WHAT THE TASK ASKS → Calculate how many lines of the data hold "CONTROL". The answer consists of that number only.

=======

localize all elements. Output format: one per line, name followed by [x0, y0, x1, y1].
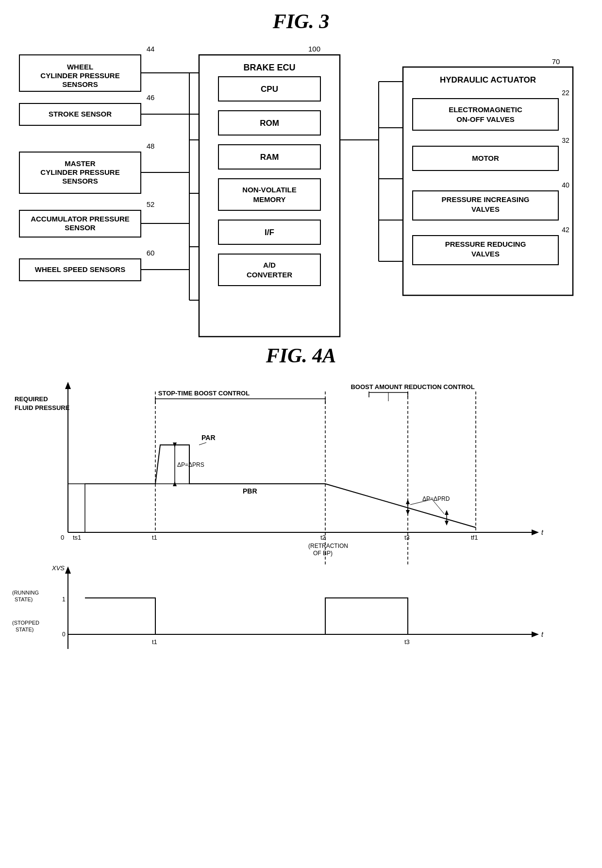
svg-text:MOTOR: MOTOR — [472, 154, 499, 162]
svg-text:CYLINDER PRESSURE: CYLINDER PRESSURE — [40, 168, 119, 176]
svg-text:ELECTROMAGNETIC: ELECTROMAGNETIC — [449, 105, 522, 114]
svg-text:48: 48 — [147, 142, 155, 150]
svg-text:t1: t1 — [152, 638, 157, 646]
svg-text:ACCUMULATOR PRESSURE: ACCUMULATOR PRESSURE — [31, 215, 130, 223]
svg-text:XVS: XVS — [51, 564, 65, 572]
fig4a-title: FIG. 4A — [10, 344, 592, 367]
sensor-60: 60 WHEEL SPEED SENSORS — [19, 249, 154, 281]
svg-text:MEMORY: MEMORY — [253, 195, 286, 204]
svg-text:WHEEL: WHEEL — [67, 63, 93, 71]
svg-text:VALVES: VALVES — [471, 250, 500, 258]
fig4a-area: FIG. 4A REQUIRED FLUID PRESSURE t 0 ts1 … — [10, 344, 592, 659]
svg-text:SENSOR: SENSOR — [65, 223, 96, 232]
svg-rect-68 — [413, 99, 558, 130]
svg-text:1: 1 — [62, 596, 66, 603]
svg-text:42: 42 — [562, 226, 569, 234]
sensor-44: 44 WHEEL CYLINDER PRESSURE SENSORS — [19, 45, 154, 91]
svg-text:60: 60 — [147, 249, 155, 257]
hydraulic-actuator: 70 HYDRAULIC ACTUATOR 22 ELECTROMAGNETIC… — [403, 57, 573, 295]
fig4a-diagram: REQUIRED FLUID PRESSURE t 0 ts1 t1 t2 (R… — [10, 377, 592, 659]
svg-text:STATE): STATE) — [15, 596, 33, 602]
svg-text:A/D: A/D — [263, 261, 276, 269]
svg-text:ts1: ts1 — [73, 534, 81, 541]
svg-text:22: 22 — [562, 89, 569, 97]
svg-text:(RUNNING: (RUNNING — [12, 590, 39, 596]
svg-text:STOP-TIME BOOST CONTROL: STOP-TIME BOOST CONTROL — [158, 390, 250, 397]
svg-text:VALVES: VALVES — [471, 205, 500, 213]
svg-text:t1: t1 — [152, 534, 157, 541]
svg-text:PRESSURE REDUCING: PRESSURE REDUCING — [445, 240, 526, 248]
svg-marker-114 — [445, 510, 449, 515]
svg-text:WHEEL SPEED SENSORS: WHEEL SPEED SENSORS — [35, 265, 125, 273]
svg-text:t2: t2 — [320, 534, 326, 541]
svg-text:I/F: I/F — [265, 228, 274, 237]
fig3-diagram: 44 WHEEL CYLINDER PRESSURE SENSORS 46 ST… — [10, 43, 592, 344]
svg-text:ON-OFF VALVES: ON-OFF VALVES — [456, 115, 514, 123]
brake-ecu: 100 BRAKE ECU CPU ROM RAM NON-VOLATILE M… — [199, 45, 340, 337]
svg-text:HYDRAULIC ACTUATOR: HYDRAULIC ACTUATOR — [440, 75, 536, 85]
svg-text:0: 0 — [61, 534, 64, 541]
svg-line-109 — [325, 484, 476, 528]
svg-rect-48 — [218, 254, 320, 286]
svg-text:44: 44 — [147, 45, 155, 53]
svg-rect-43 — [218, 179, 320, 210]
svg-text:REQUIRED: REQUIRED — [15, 395, 48, 403]
svg-text:70: 70 — [552, 57, 560, 66]
svg-text:100: 100 — [308, 45, 320, 53]
sensor-52: 52 ACCUMULATOR PRESSURE SENSOR — [19, 200, 154, 237]
fig3-area: FIG. 3 44 WHEEL CYLINDER PRESSURE SENSOR… — [10, 10, 592, 344]
svg-text:STATE): STATE) — [16, 627, 33, 632]
svg-marker-129 — [65, 566, 71, 574]
svg-text:CPU: CPU — [261, 85, 278, 94]
svg-text:0: 0 — [62, 631, 66, 638]
svg-text:40: 40 — [562, 181, 569, 189]
svg-marker-112 — [406, 510, 410, 515]
svg-text:PBR: PBR — [243, 487, 257, 495]
svg-text:t: t — [541, 528, 544, 536]
page: FIG. 3 44 WHEEL CYLINDER PRESSURE SENSOR… — [0, 0, 602, 868]
svg-text:46: 46 — [147, 93, 155, 102]
svg-text:STROKE SENSOR: STROKE SENSOR — [49, 110, 112, 118]
svg-marker-131 — [532, 631, 539, 637]
svg-text:SENSORS: SENSORS — [62, 80, 98, 88]
svg-text:NON-VOLATILE: NON-VOLATILE — [242, 186, 296, 194]
svg-text:t: t — [541, 630, 544, 638]
svg-text:CONVERTER: CONVERTER — [247, 271, 292, 279]
svg-text:SENSORS: SENSORS — [62, 177, 98, 185]
svg-text:t3: t3 — [404, 534, 410, 541]
svg-text:PAR: PAR — [201, 434, 216, 442]
svg-text:52: 52 — [147, 200, 155, 208]
svg-marker-83 — [65, 382, 71, 389]
svg-text:CYLINDER PRESSURE: CYLINDER PRESSURE — [40, 71, 119, 80]
fig3-title: FIG. 3 — [10, 10, 592, 33]
svg-text:tf1: tf1 — [471, 534, 478, 541]
svg-text:PRESSURE INCREASING: PRESSURE INCREASING — [442, 195, 530, 204]
svg-text:32: 32 — [562, 136, 569, 144]
svg-text:MASTER: MASTER — [65, 159, 96, 168]
svg-text:BOOST AMOUNT REDUCTION CONTROL: BOOST AMOUNT REDUCTION CONTROL — [351, 383, 474, 391]
svg-text:ΔP=ΔPRD: ΔP=ΔPRD — [422, 495, 450, 502]
sensor-48: 48 MASTER CYLINDER PRESSURE SENSORS — [19, 142, 154, 193]
svg-text:t3: t3 — [404, 638, 410, 646]
sensor-46: 46 STROKE SENSOR — [19, 93, 154, 125]
svg-marker-111 — [406, 499, 410, 504]
svg-text:OF BP): OF BP) — [313, 550, 333, 557]
svg-line-103 — [199, 443, 206, 445]
svg-text:RAM: RAM — [260, 153, 279, 162]
svg-text:(STOPPED: (STOPPED — [12, 620, 39, 626]
svg-marker-115 — [445, 521, 449, 526]
svg-text:FLUID PRESSURE: FLUID PRESSURE — [15, 404, 70, 411]
svg-text:(RETRACTION: (RETRACTION — [308, 543, 348, 549]
svg-text:BRAKE ECU: BRAKE ECU — [243, 63, 295, 72]
svg-text:ROM: ROM — [260, 119, 279, 128]
svg-marker-85 — [532, 529, 539, 535]
svg-text:ΔP=ΔPRS: ΔP=ΔPRS — [177, 461, 204, 468]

=======

EXPECTED OUTPUT → 2